What you will do: State only how many lines of the records contain the string "Lubecki".

Data items:
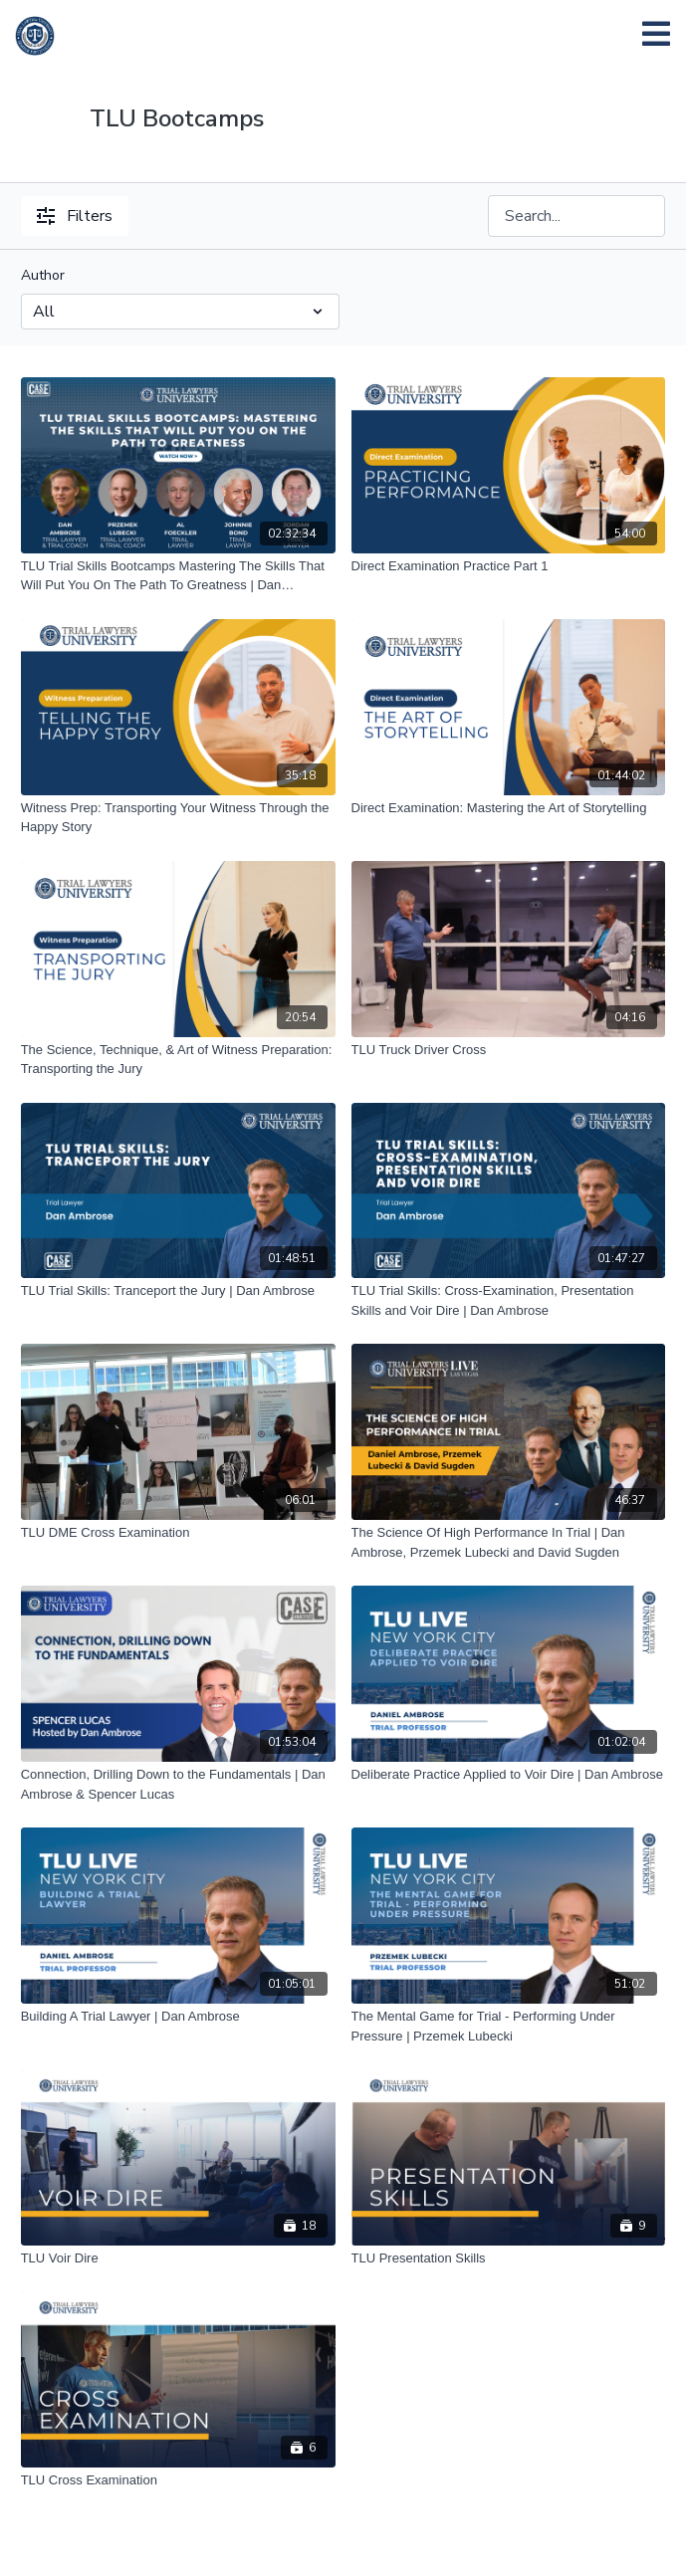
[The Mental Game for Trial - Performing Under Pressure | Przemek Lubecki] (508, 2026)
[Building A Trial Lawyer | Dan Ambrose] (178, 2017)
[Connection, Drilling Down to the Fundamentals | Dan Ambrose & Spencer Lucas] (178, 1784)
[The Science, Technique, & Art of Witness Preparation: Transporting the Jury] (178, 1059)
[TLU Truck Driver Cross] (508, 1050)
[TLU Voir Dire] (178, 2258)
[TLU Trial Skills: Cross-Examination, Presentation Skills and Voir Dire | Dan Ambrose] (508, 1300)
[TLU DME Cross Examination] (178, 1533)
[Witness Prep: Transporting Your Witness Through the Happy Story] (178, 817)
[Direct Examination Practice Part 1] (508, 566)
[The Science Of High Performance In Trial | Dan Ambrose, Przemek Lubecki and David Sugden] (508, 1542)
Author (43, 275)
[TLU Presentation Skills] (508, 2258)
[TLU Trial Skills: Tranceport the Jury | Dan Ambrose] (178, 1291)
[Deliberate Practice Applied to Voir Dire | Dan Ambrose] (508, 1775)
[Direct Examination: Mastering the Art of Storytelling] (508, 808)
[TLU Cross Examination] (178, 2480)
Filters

Worked solution: 2